Primary metabolism of chickpea is the initial target of wound inducing early sensed Fusarium oxysporum f. sp. ciceri race I

Abstract

Background: Biotrophic interaction between host and pathogen induces generation of reactive oxygen species that leads to programmed cell death of the host tissue specifically encompassing the site of infection conferring resistance to the host. However, in the present study, biotrophic relationship between Fusarium oxysporum and chickpea provided some novel insights into the classical concepts of defense signaling and disease perception where ROS (reactive oxygen species) generation followed by hypersensitive responses determined the magnitude of susceptibility or resistant potentiality of the host.

Methodology/principal findings: Microscopic observations detected wound mediated in planta pathogenic establishment and its gradual progression within the host vascular tissue. cDNA-AFLP showed differential expression of many defense responsive elements. Real time expression profiling also validated the early recognition of the wound inducing pathogen by the host. The interplay between fungus and host activated changes in primary metabolism, which generated defense signals in the form of sugar molecules for combating pathogenic encounter.

Conclusions/significance: The present study showed the limitations of hypersensitive response mediated resistance, especially when foreign encounters involved the food production as well as the translocation machinery of the host. It was also predicted from the obtained results that hypersensitivity and active species generation failed to impart host defense in compatible interaction between chickpea and Fusarium. On the contrary, the defense related gene(s) played a critical role in conferring natural resistance to the resistant host. Thus, this study suggests that natural selection is the decisive factor for selecting and segregating out the suitable type of defense mechanism to be undertaken by the host without disturbing its normal metabolism, which could deviate from the known classical defense mechanisms.

Figure 1. Phenotypical changes of chickpea plants upon Fusarium oxysporum f.sp. ciceri (Race 1) attack.
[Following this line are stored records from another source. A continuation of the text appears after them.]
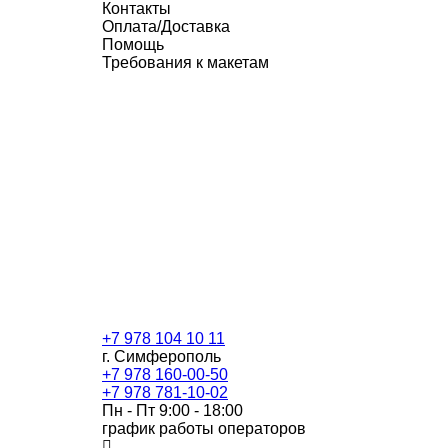
Контакты
Оплата/Доставка
Помощь
Требования к макетам
+7 978 104 10 11
г. Симферополь
+7 978 160-00-50
+7 978 781-10-02
Пн - Пт 9:00 - 18:00
график работы операторов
Infected JG62 plants at 4DPI (a), 8DPI (b) and 12DPI(c). Infected WR315 plants at 4DPI (d), 8DPI (e) and 12DPI (f).

Figure 2. Sectional views of infected roots of chickpea plants stained with Trypan blue and lactophenol.

Root section of infected JG62 plants at 4DPI (a and b), 8DPI (c and d) and 12DPI (e and f). Bars represent 10 µm.
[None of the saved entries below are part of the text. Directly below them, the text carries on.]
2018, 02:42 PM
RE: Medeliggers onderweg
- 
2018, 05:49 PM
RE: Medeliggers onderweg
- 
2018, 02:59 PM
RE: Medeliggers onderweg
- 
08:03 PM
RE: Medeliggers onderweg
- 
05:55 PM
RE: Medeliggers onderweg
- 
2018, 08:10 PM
Figure 3. Scanning electron micrographs of infected roots of chickpea plants.

Root section of infected JG62 plants at 4 DPI, 8 DPI, 12 DPI showing tissue disintegration (a), (c), (e) and conidia (b), (d), (f), respectively. Root section of infected WR315 plants at 15DPI showing xylem vessels (g) and tissue damage with conidia at 28DPI (h).

Figure 4. cDNA-AFLP gel profile of non-infected and infected JG62 and WR315 plant samples using different primers.

Lanes 1, 5, 9 non-infected JG62; lanes 3,7,11 non-infected WR315; lanes 2, 6 and 10 infected JG62 and lanes 4, 8, 12 infected WR315. Primer combinations used were lanes 1 to 4, E-AGC/M-CAC; lanes 5 to 8, E-AGC/M-CAG and lanes 9 to 12 E-AGC/M-CAT. Arrows indicate some of the bands selected for further analysis.

Figure 5. Relative expression of early defense response genes.

Expression of ATPase E and F subunit, rapid alkalinization factor, serine threonine kinase and phopholipase C at 48, 72 and 96 hours post fungal induction in JG62 and WR315 plants. Error bars represent standard error (n = 3).

Figure 6. Relative expression of wound responsive genes.

Expression of arginase, isoflavanoid biosynthetic gene, cytochrome P450 monoxygenase, drought stress ESTs and DNA methylation sensitive gene fragment at 48, 72 and 96 hours post fungal induction in JG62 and WR315 plants. Bars represent standard error (n = 3).

Figure 7. Relative expressions of genes related to primary metabolism.

Expression of beta amylase, sucrose synthase, invertase, hydrolase, nitrate transporter, acyl activating enzyme, 14-3-3 related protein, plastid division regulator and sugar transporter at 48, 72 and 96 hours post fungal induction in JG62 and WR315 plants. Bars represent standard error (n = 3).

Figure 8. Relative expression of transcription regulators, structural and antifungal genes.

Expression of Ribosomal protein RPS6 and RPL34, armadillo beta catenin repeat like protein, tubulin folding cofactor, cytochrome oxidase subunit 1 (COX1) and cystatin at 48, 72 and 96 hours post fungal induction in JG62 and WR315 plants. Bars represent standard error (n = 3).

Figure 9. Schematic pathway predicting the role of pathogen induced genes in defense.

Integrated pathway map shows the role of pathogen induced defensive genes involved in early defense, wound response, primary metabolism, transcriptional regulation and antifungal activity. The ESTs are indicated in stars.